_What is needed_: Go to the line containing "主页 (666, 73)" in the listing below and retype it and every later line exactly, down to the last.

---*---

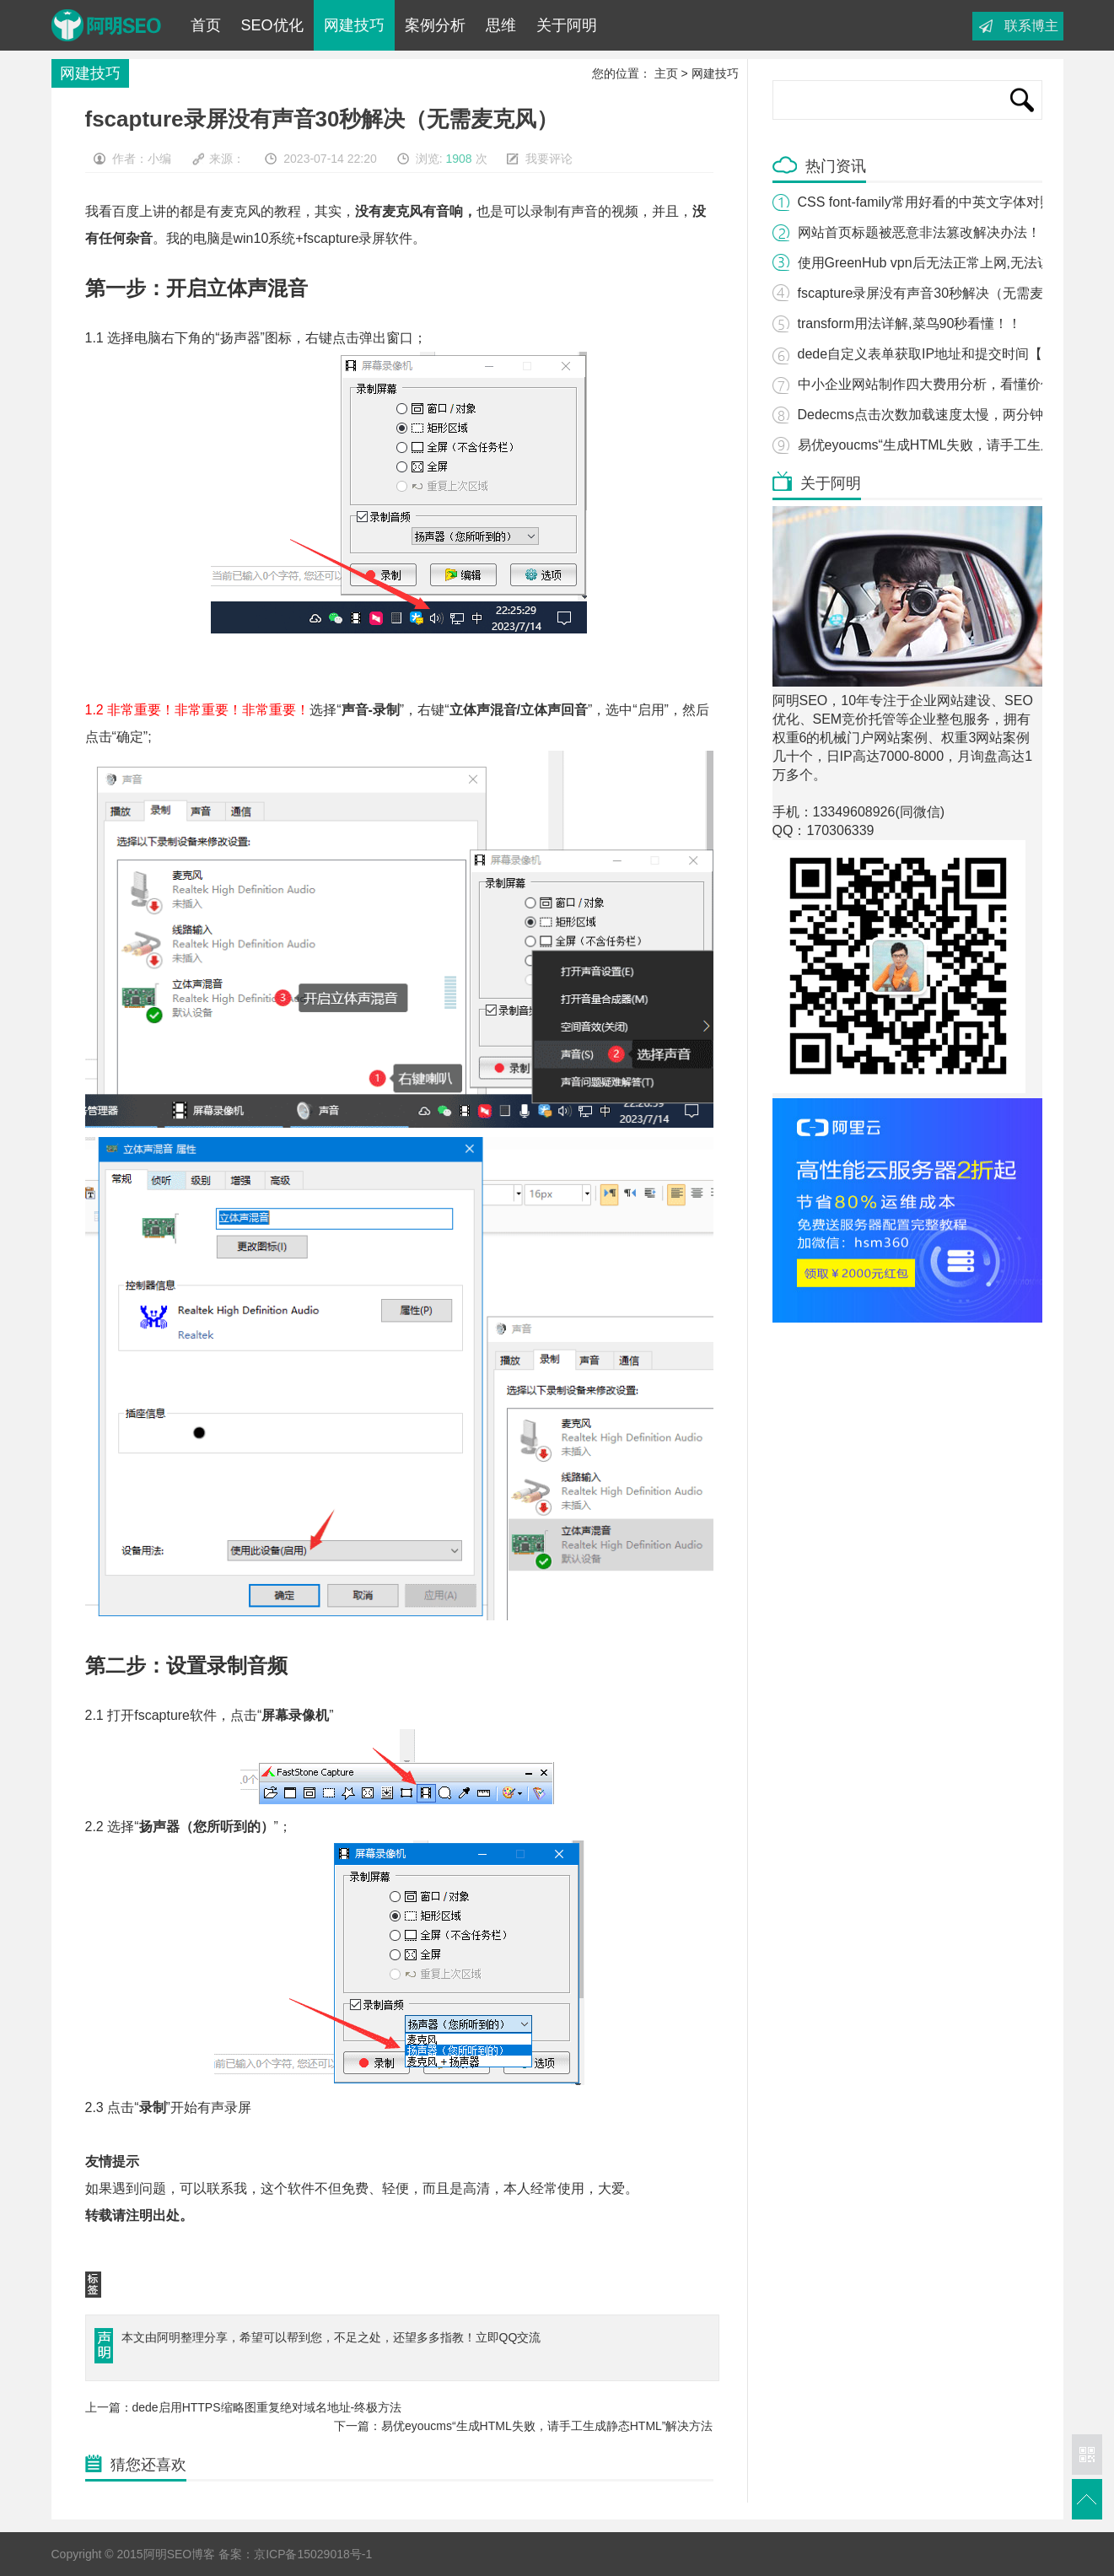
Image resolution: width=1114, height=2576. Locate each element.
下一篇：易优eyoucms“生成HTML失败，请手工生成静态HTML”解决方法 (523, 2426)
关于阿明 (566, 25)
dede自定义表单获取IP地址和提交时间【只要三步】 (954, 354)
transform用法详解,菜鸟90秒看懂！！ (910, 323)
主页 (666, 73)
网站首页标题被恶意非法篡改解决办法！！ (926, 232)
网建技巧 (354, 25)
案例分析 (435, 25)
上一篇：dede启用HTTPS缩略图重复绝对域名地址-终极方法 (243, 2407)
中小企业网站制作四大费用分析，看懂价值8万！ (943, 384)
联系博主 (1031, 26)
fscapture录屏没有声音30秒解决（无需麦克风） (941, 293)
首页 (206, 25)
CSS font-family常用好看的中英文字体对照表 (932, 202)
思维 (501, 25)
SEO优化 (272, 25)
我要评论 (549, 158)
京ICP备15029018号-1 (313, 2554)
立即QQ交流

---*---

_Reply to the exercise_:
主页 (666, 73)
网站首页标题被恶意非法篡改解决办法！！ (926, 232)
网建技巧 (354, 25)
案例分析 (435, 25)
上一篇：dede启用HTTPS缩略图重复绝对域名地址-终极方法 (243, 2407)
中小企业网站制作四大费用分析，看懂价值8万！ (943, 384)
联系博主 (1031, 26)
fscapture录屏没有声音30秒解决（无需麦克风） (941, 293)
首页 (206, 25)
CSS font-family常用好看的中英文字体对照表 (932, 202)
思维 (501, 25)
SEO优化 (272, 25)
我要评论 (549, 158)
京ICP备15029018号-1 (313, 2554)
立即QQ交流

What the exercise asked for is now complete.